Recorded information: Begin

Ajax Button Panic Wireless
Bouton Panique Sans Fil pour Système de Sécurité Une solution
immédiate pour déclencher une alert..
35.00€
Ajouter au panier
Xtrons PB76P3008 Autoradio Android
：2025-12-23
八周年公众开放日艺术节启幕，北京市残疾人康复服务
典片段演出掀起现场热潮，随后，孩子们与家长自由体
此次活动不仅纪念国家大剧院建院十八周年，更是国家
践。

Recorded information: End
Recorded information: Begin

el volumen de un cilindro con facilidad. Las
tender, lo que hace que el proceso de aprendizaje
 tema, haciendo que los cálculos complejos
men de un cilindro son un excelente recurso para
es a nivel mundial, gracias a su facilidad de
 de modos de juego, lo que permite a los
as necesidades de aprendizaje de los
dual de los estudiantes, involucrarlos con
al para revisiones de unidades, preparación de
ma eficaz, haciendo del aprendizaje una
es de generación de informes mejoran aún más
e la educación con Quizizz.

Recorded information: End

Work item:
Search the records for the word "haciendo" and copy every line where it occurs.

Written solution:
 tema, haciendo que los cálculos complejos
ma eficaz, haciendo del aprendizaje una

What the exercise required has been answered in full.